Eis a ementa do julgado:

“REPRESENTAÇÃO. PREGÃO ELETRÔNICO REGIDO PELO DECRETO 10.024/2019. IRREGULARIDADE NA CONCESSÃO DE NOVA OPORTUNIDADE DE ENVIO DE DOCUMENTAÇÃO DE HABILITAÇÃO AOS LICITANTES, NA FASE DE JULGAMENTO DAS PROPOSTAS, SEM QUE O ATO TENHA SIDO DEVIDAMENTE FUNDAMENTADO. PROCEDÊNCIA. REVOGAÇÃO DO CERTAME. MEDIDA CAUTELAR PLEITEADA PREJUDICADA. CIÊNCIA AO JURISDICIONADO ACERCA DA IRREGULARIDADE. OITIVA DO MINISTÉRIO DA ECONOMIA SOBRE A CONVENIÊNCIA E OPRTUNIDADE DE IMPLANTAÇÃO DE MELHORIAS NO SISTEMA COMPRASNET. Admitir a juntada de documentos que apenas venham a atestar condição pré-existente à abertura da sessão pública do certame não fere os princípios da isonomia e igualdade entre as licitantes e o oposto, ou seja, a desclassificação do licitante, sem que lhe seja conferida oportunidade para sanear os seus documentos de habilitação e/ou proposta, resulta em objetivo dissociado do interesse público, com a prevalência do processo (meio) sobre o resultado almejado (fim). O pregoeiro, durante as fases de julgamento das propostas e/ou habilitação, deve sanear eventuais erros ou falhas que não alterem a substância das propostas, dos documentos e sua validade jurídica, mediante decisão fundamentada, registrada em ata e acessível aos licitantes, nos termos dos arts. 8º, inciso XII, alínea “h”; 17, inciso VI; e 47 do Decreto 10.024/2019; sendo que a vedação à inclusão de novo documento, prevista no art. 43, §3º, da Lei 8.666/1993 e no art. 64 da Nova Lei de Licitações (Lei 14.133/2021), não alcança documento ausente, comprobatório de condição atendida pelo licitante quando apresentou sua proposta, que não foi juntado com os demais comprovantes de habilitação e/ou da proposta, por equívoco ou falha, o qual deverá ser solicitado e avaliado pelo pregoeiro”.

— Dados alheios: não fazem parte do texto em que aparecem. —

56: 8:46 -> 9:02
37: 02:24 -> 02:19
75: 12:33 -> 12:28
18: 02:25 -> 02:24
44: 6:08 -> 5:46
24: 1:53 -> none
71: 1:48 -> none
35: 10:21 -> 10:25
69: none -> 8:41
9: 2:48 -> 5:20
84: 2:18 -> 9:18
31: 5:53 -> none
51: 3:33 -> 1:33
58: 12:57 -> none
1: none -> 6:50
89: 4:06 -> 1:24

Para o sobredito órgão de contas, é lícito ao pregoeiro ou comissão de licitação a diligência destinada a sanear erros ou falhas que não alterem a substância das propostas, dos documentos e de sua validade jurídica, desde que o faça mediante decisão fundamentada.

Enfim, a diligência, se bem utilizada, representa importante instrumento para auxiliar o pregoeiro, a comissão ou autoridade superior no exercício de suas funções; os licitantes, entretanto, devem acompanhar com cautela sua adoção para evitar que seja utilizada como subterfúgio para correção de vícios insanáveis, daí a importância de uma boa assessoria jurídica.